Directions for this task - Scan the material below and copy every line holding the word "actualización".

Entries supplied -
┌──
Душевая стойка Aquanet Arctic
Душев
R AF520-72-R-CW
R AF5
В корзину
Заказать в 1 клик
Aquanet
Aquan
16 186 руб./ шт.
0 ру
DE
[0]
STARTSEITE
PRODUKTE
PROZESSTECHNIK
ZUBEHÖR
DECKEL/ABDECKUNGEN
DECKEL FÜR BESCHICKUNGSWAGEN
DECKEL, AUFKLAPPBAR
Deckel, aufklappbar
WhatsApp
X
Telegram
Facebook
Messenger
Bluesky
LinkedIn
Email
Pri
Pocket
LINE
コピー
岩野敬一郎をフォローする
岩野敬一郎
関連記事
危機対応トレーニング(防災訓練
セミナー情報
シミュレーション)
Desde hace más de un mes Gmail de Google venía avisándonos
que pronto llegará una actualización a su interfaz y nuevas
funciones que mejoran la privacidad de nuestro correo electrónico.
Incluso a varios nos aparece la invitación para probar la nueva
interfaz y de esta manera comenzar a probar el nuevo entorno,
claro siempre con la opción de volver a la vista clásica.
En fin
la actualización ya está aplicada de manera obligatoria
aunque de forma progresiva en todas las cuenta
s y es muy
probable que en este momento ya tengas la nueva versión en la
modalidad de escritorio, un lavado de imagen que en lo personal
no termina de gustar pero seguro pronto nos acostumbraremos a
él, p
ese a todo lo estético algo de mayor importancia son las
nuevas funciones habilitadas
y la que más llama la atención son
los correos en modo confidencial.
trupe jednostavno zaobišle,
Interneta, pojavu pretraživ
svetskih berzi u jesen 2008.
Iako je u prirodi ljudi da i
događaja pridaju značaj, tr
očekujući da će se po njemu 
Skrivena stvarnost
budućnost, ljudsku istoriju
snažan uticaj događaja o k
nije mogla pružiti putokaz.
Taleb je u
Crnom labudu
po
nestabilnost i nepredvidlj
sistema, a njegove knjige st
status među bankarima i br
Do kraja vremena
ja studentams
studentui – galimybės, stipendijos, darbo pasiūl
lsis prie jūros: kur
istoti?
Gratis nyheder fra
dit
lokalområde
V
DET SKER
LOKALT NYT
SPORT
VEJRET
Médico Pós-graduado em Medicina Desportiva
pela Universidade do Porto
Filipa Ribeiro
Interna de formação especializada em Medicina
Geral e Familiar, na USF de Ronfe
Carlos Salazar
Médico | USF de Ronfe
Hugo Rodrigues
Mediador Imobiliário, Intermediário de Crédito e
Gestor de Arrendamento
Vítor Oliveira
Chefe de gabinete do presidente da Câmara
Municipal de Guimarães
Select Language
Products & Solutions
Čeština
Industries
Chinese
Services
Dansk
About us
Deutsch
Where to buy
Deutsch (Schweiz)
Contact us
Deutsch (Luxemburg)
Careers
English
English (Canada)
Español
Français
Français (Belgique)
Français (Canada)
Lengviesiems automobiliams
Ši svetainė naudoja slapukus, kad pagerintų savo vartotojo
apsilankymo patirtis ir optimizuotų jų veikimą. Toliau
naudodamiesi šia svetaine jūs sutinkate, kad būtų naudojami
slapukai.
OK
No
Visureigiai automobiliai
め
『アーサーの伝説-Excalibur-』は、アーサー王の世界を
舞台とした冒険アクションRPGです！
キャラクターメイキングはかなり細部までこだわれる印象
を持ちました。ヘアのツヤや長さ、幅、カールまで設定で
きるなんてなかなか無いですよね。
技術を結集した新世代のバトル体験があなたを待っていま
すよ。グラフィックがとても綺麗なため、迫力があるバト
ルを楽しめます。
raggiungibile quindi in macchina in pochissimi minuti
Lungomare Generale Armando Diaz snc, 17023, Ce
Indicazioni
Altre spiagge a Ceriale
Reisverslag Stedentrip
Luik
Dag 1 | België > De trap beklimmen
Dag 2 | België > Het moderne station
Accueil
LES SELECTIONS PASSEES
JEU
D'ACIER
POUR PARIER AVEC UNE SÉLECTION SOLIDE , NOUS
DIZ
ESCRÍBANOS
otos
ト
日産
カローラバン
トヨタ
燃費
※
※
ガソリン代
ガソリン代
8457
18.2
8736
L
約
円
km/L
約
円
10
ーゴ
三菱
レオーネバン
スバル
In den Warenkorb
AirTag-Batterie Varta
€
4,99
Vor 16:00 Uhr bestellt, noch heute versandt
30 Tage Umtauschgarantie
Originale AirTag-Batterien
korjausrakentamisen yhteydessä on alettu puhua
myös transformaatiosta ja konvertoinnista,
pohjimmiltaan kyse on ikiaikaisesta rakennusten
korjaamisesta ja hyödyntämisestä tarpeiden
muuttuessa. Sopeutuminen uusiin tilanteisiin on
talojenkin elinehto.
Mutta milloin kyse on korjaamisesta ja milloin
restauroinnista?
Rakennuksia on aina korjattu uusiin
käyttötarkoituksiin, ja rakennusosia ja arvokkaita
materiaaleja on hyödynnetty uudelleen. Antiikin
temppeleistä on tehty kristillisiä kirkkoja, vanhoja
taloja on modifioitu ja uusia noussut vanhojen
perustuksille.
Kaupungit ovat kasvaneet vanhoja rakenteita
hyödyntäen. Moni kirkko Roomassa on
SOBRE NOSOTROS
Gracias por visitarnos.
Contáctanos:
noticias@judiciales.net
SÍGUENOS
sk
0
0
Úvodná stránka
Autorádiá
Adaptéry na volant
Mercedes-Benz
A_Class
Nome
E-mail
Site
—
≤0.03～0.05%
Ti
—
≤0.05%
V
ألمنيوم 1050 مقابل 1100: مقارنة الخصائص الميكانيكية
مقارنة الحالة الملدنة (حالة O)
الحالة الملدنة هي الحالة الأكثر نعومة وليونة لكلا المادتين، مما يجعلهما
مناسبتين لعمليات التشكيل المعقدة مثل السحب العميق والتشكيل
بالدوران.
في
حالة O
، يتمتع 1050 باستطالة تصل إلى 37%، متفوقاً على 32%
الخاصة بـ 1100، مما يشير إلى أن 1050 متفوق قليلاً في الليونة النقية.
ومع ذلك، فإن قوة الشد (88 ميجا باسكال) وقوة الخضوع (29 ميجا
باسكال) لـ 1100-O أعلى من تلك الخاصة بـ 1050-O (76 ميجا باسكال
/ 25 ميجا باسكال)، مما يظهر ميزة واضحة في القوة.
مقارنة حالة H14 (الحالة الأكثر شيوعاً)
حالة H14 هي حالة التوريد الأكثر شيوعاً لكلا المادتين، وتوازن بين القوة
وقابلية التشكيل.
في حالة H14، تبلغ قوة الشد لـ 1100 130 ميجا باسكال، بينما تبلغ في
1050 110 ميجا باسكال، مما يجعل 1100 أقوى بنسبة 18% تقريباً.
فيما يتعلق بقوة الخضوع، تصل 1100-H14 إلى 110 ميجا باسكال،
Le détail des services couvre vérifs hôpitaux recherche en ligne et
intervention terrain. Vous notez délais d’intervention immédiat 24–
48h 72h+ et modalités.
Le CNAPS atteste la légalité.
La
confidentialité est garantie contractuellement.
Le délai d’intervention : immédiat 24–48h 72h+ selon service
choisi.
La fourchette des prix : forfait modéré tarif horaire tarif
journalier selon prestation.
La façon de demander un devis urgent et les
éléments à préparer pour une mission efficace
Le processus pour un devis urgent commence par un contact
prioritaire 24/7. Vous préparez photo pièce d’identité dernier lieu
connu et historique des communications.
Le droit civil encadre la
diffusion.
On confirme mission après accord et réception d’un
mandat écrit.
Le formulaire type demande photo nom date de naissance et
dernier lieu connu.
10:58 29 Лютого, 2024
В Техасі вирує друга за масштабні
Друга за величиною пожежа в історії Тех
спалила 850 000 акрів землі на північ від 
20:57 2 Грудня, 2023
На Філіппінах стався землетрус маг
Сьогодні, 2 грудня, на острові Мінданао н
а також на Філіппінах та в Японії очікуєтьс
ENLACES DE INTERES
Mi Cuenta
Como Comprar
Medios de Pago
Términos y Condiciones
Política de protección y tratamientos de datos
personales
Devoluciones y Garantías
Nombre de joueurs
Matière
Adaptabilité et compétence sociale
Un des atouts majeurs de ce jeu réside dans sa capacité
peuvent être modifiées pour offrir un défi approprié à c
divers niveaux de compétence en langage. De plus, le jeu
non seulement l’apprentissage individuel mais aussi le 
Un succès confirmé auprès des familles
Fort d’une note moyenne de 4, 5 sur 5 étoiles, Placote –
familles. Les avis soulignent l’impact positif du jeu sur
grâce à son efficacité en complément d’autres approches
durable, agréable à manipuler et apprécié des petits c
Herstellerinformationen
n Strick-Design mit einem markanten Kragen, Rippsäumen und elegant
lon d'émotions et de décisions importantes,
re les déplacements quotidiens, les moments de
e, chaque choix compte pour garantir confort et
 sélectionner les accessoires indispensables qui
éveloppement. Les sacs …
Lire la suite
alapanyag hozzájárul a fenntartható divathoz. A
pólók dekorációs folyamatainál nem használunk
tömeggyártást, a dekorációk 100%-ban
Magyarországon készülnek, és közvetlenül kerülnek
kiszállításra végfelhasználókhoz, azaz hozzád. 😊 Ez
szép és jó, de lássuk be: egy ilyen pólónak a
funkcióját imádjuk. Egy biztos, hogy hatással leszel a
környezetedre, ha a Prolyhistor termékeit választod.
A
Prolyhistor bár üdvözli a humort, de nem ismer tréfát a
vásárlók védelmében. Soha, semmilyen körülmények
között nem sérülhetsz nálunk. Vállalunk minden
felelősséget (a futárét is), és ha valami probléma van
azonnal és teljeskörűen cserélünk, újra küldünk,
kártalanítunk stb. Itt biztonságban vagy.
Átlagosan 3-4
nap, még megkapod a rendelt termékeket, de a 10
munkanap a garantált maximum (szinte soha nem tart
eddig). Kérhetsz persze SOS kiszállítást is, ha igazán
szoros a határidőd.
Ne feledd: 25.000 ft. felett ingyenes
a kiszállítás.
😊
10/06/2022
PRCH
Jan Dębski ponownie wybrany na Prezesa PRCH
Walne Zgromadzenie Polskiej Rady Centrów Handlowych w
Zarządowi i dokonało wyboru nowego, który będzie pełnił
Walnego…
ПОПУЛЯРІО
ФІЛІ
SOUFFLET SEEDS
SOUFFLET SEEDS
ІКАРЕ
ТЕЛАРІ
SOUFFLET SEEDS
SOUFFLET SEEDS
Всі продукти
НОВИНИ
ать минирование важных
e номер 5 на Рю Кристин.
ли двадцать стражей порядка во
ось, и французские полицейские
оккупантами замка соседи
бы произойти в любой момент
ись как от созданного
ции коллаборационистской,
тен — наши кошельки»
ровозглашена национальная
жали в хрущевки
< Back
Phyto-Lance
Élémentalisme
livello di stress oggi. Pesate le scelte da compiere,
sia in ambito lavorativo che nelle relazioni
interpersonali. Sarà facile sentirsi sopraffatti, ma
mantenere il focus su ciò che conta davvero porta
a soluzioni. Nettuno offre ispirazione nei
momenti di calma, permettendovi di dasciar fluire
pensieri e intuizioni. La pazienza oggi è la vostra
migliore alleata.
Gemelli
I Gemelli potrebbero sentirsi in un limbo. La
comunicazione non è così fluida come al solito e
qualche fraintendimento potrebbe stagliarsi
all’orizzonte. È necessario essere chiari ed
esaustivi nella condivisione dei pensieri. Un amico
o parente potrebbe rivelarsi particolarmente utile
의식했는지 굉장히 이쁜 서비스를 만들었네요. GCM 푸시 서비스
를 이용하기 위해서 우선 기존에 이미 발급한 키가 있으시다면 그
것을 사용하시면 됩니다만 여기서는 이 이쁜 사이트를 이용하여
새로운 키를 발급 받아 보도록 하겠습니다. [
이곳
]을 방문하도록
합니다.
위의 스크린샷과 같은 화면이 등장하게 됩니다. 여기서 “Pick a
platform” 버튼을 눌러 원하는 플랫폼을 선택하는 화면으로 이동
└──
Task response -
que pronto llegará una actualización a su interfaz y nuevas
la actualización ya está aplicada de manera obligatoria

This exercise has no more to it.